Isak tangis yang kutahan tetap tak mau kompromi pada keadaan, "Kemarin, aku berkata seperti itu karena kamu merancau terus, aku benci wanita yang selalu marah-marah dengan alasan yang tak jelas, terlalu childish! Aku marah sama kamu karena aku sayang sama kamu."
"Lalu? Kaumau apa? Harusnya kamu menyesal karena telah memilih aku! Kalau kautahu ada wanita-wanita yang konsisten yang jauh lebih baik daripada aku, kejarlah! Biarkan aku pergi!" Ucapnya dengan nada tinggi, sambil sesekali menatap kekasih barunya dengan wajah khawatir.
Aku semakin frustasi dibuatnya, wanita memang selalu pandai memutar-mutar masalah hingga tak jelas lagi inti dari masalah tersebut. Aku menatapnya geram, dengan cepat kuulurkan tanganku, kuraih tubuhnya, kini dia rasakan lenganku menghangatkan tubuhnya, "Salahku, yang terlalu cepat mengambil keputusan. Salahku, yang mengenalmu dengan begitu instan. Menyatakan cinta dengan begitu cepat, padahal kita belum saling mengenal, belum saling tahu. Tapi, kenapa kaubisa begitu menyakitiku? Apakah yang instan selalu membawa kesedihan?"
Dia memang tak membalas pelukku, tapi dia mematung, aku tahu dia turut larut dalam hangatnya suasana kali itu, hanya pada saat itulah kami bisa berbicara dengan begitu dekat, dengan pelukan lekat, "Kalau sudah seperti ini, siapa yang pantas disalahkan? Tuhan? Ah, kautahu Tuhan memang punya wewenang tertinggi dalam hidupmu dan hidupku, tak pantas kalau aku dan kamu menyalahkan Dia. Cintamu dan cintaku terlalu buta, kita membiarkan diri kita sendiri tertabrak oleh cinta dengan brutalnya. Lalu, cinta berwujud menjadi sesuatu yang dia suka dan kita terjebak! Kalau sudah seperti ini, bagaimana mau terlepas dari jeratannya?"
Sialan! Wanita yang awalnya kuanggap seperti anak kecil ini ternyata mampu membuatku menangis untuk kedua kalinya, "Tapi, sebodoh-bodohnya cinta, setolol-tololnya cinta, dia tetap terasa nyaman kan?"

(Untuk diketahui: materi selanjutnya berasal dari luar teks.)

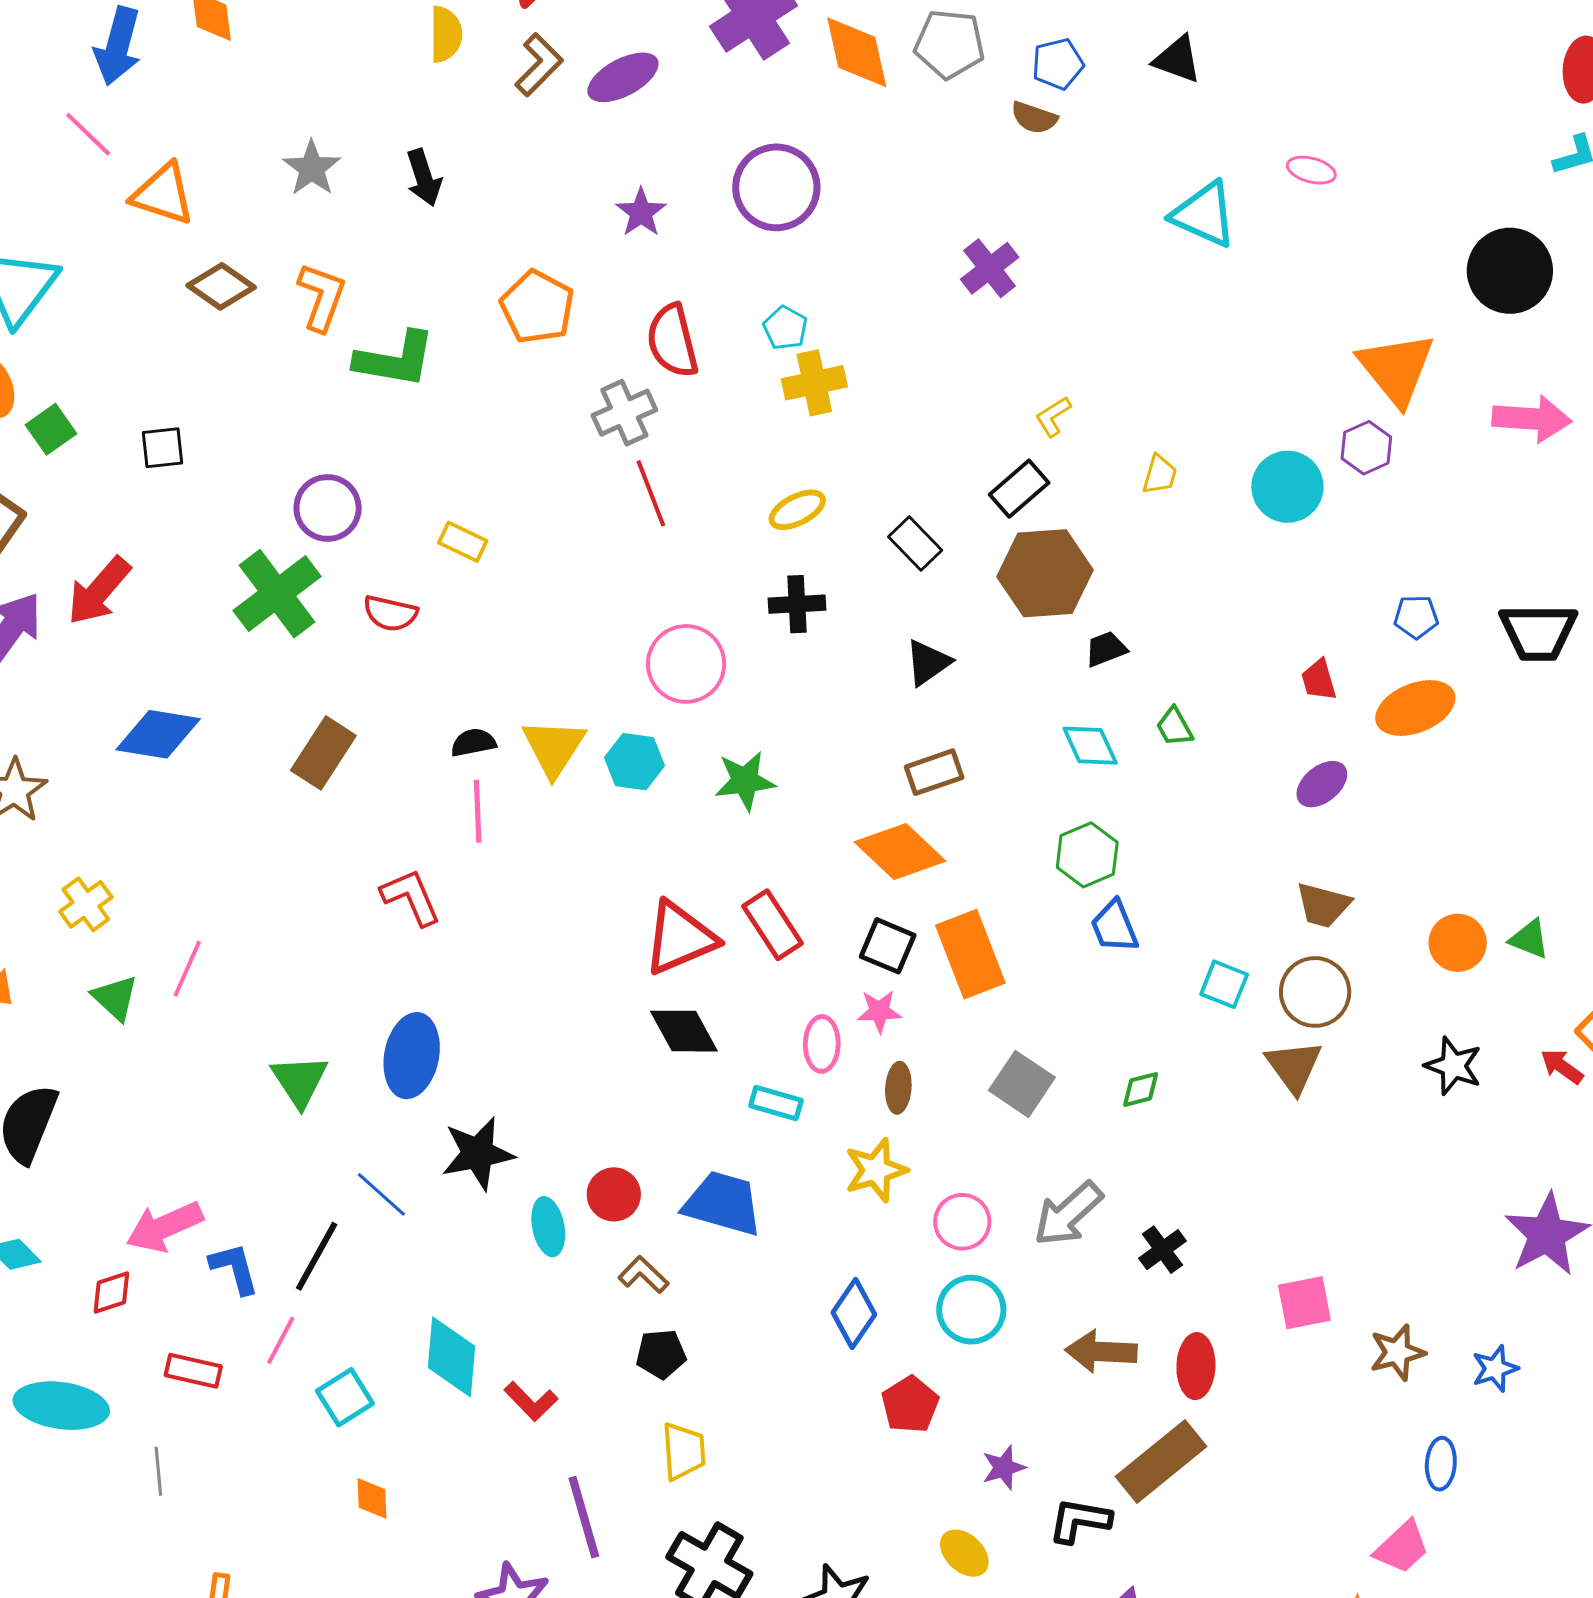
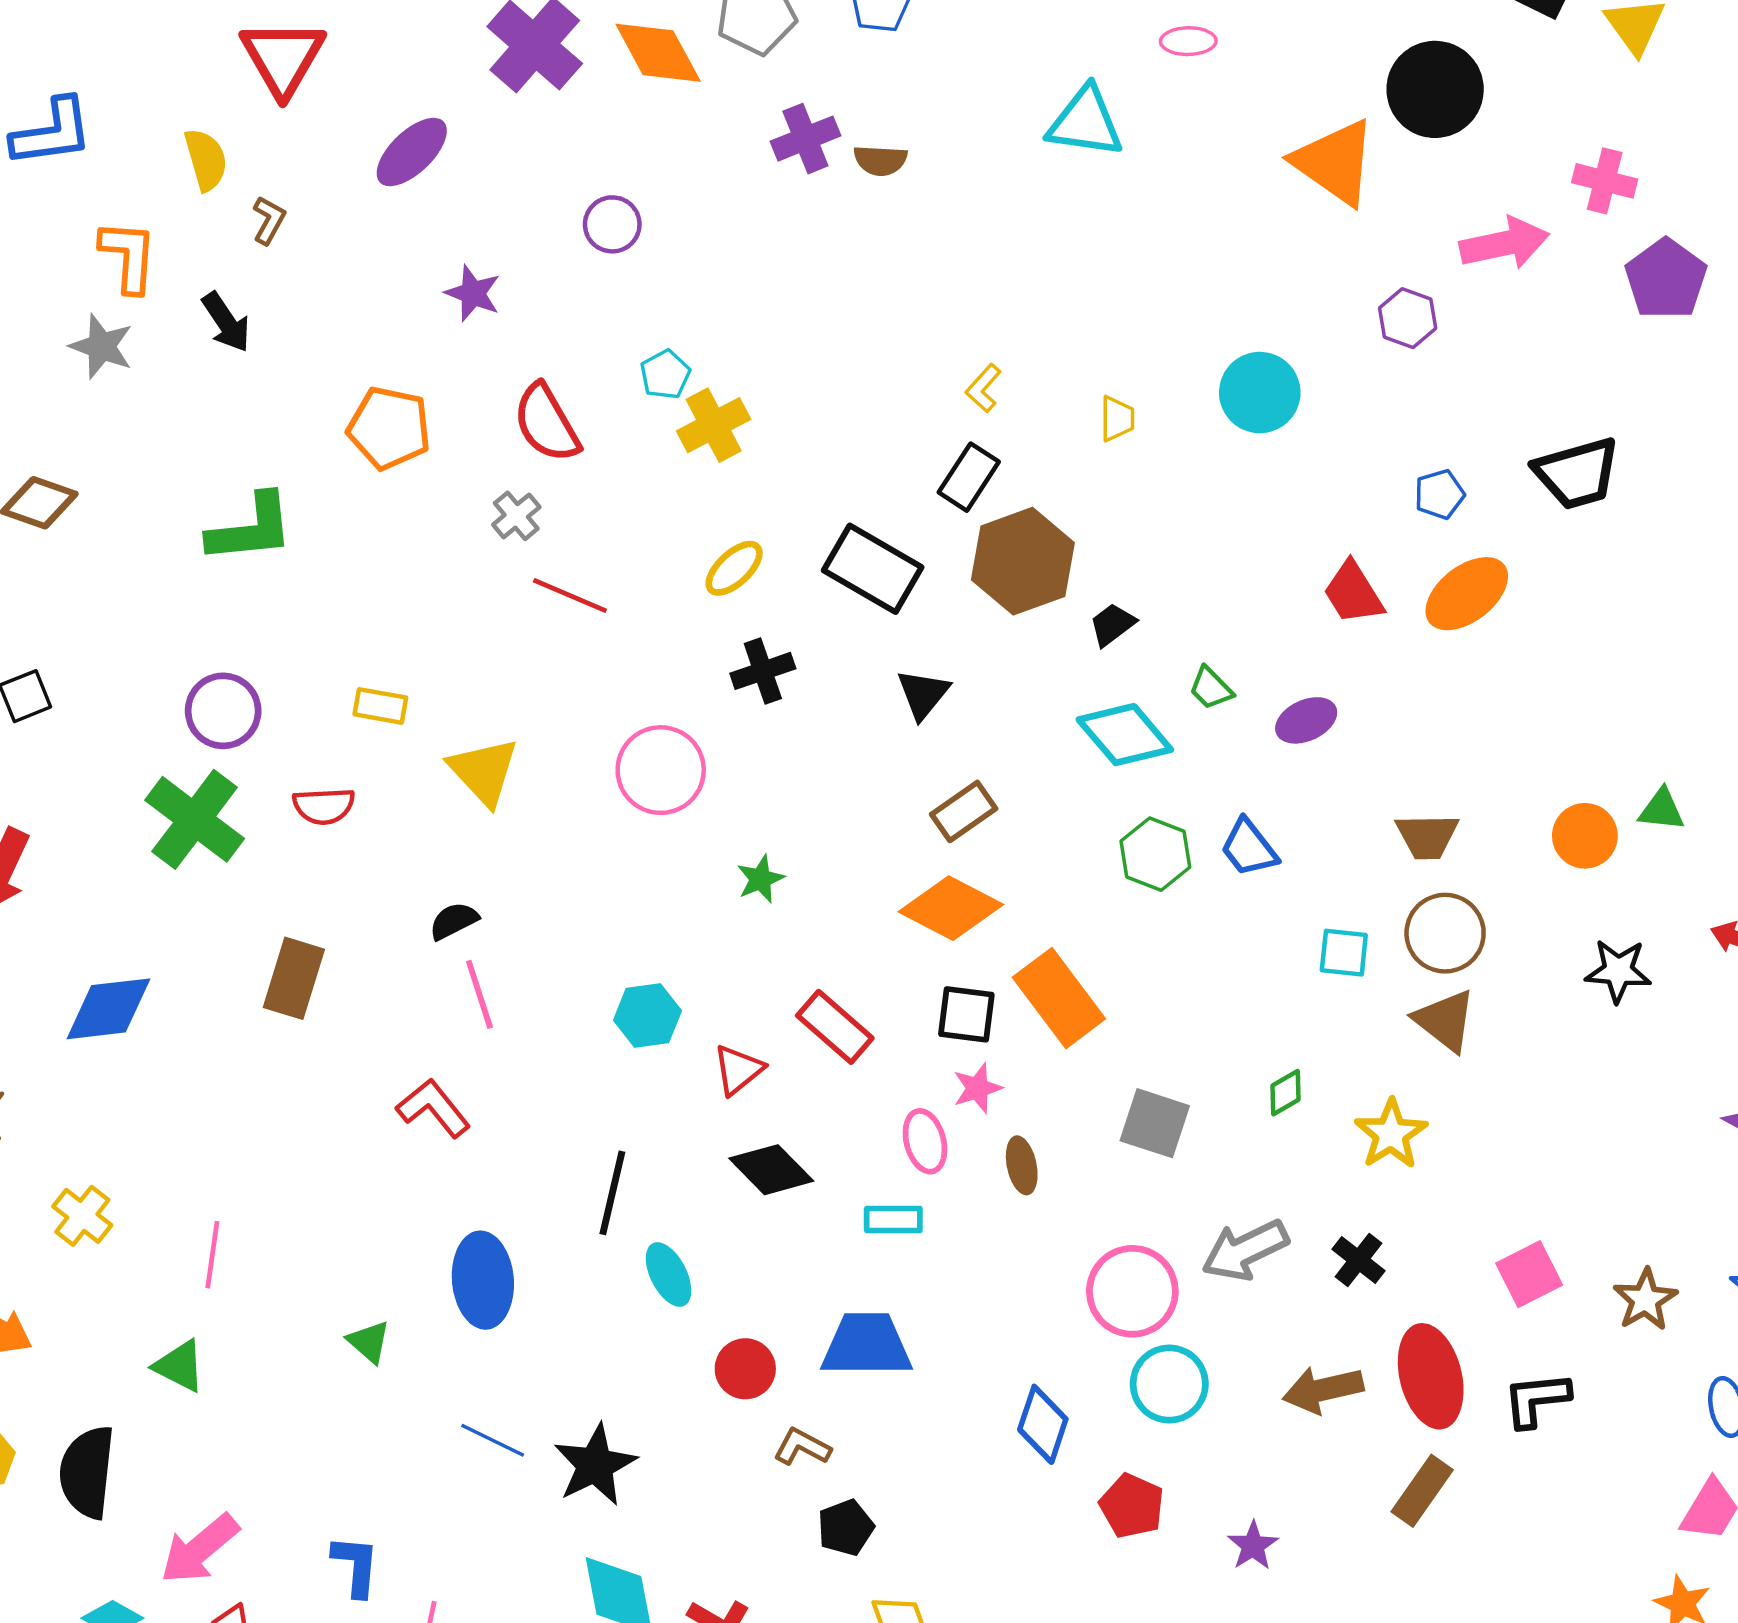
brown L-shape: (539, 65) -> (269, 220), moved, size x0.7
brown semicircle: (1034, 118) -> (880, 160), moved
purple circle: (776, 187) -> (612, 224), size x0.6
purple cross: (990, 268) -> (805, 139), moved, turned 32
orange L-shape: (322, 297) -> (128, 256), moved
cyan pentagon: (785, 328) -> (665, 374), turned 30
orange triangle: (1396, 369) -> (1335, 162), moved
gray cross: (624, 413) -> (516, 516), size x0.7
purple hexagon: (1366, 448) -> (1408, 318), moved
red line: (651, 493) -> (570, 596), turned -30
black rectangle: (915, 544) -> (873, 569), size x1.6
red trapezoid: (1319, 680) -> (1353, 593), size x1.4
cyan diamond: (1090, 746) -> (1125, 735), size x1.4
yellow triangle: (554, 747) -> (484, 771), moved
cyan hexagon: (635, 762) -> (647, 1016), moved
green star: (745, 781) -> (761, 879), size x0.7
purple ellipse: (1322, 784) -> (1306, 720), moved, turned 30
blue trapezoid: (1114, 926) -> (1249, 848), moved
red triangle: (680, 938) -> (738, 1070), size x0.6
green triangle: (115, 998) -> (180, 1366), moved
green triangle: (300, 1081) -> (369, 1342), size x0.7
black star: (478, 1153) -> (595, 1465), moved
yellow star: (876, 1170) -> (1391, 1134), moved
gray arrow: (1068, 1214) -> (1245, 1250), turned 32
pink circle: (962, 1222) -> (1132, 1291), size x1.4
pink arrow: (165, 1227) -> (200, 1549), moved
cyan ellipse: (548, 1227) -> (669, 1275), moved
black line: (317, 1256) -> (612, 1193), moved
blue L-shape: (234, 1268) -> (356, 1566), turned 36
red ellipse: (1196, 1366) -> (1431, 1376), size x1.4
brown rectangle: (1161, 1461) -> (1422, 1491), size x0.7
black L-shape: (1080, 1520) -> (1536, 1399), moved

"Iya, nyaman sekali, disatu sisi aku memang senang berada di dekatmu, di sisi yang lain aku tak mampu mengimbangi kesempurnaanmu. Ini jalan terbaik kan? Tidak membiarkan diriku dan dirimu tersiksa dalam suatu hubungan, aku tahu kau pun sebenarnya tersiksa." Jelasnya perlahan, sesekali kurasakan tangannya menyambut pelukku, lalu dia lepaskan lagi, takutkah dia pada kekasihnya?
Aku menarik nafas, menenangkan diri, sesakit inikah perpisahan? Aku pasti akan sangat merindukannya, "Berjanjilah padaku bahwa kauakan bahagia bersama pilihanmu, meskipun kebahagiaanmu tak lagi membutuhkan sosokku. Percuma mengharapkan kamu yang dulu kembali, kamu berubah menjadi seseorang yang tidak lagi kukenal. Aku memang bukan pilihan."
"Kamu yang memaksaku berubah."
"Jadi, sampai disini?"
"Ya, sampai disini."
"Kautidak mau merasakan semur daging buatanku?"
"Tidak, lain kali mungkin."
"Aku akan merindukanmu."
"Begitu juga aku."
"Pergilah."
"Jaga dirimu baik-baik." Desahnya perlahan, kubiarkan tubuhnya lepas dari pelukanku. Dia melenggang santai menuju pria di sudut sana yang sejak tadi menunggunya. Dia mencium pipi pria itu dengan begitu mesranya, semesra kala dia mencium pipiku. Dia menggandeng pria itu dengan begitu hangatnya, sehangat dia menggendeng tanganku dulu.
Sementara aku masih mematung menatap kepergiannya, punggungnya telah berlalu, tangisku belum juga reda. Perpisahan memang kadang butuh air mata.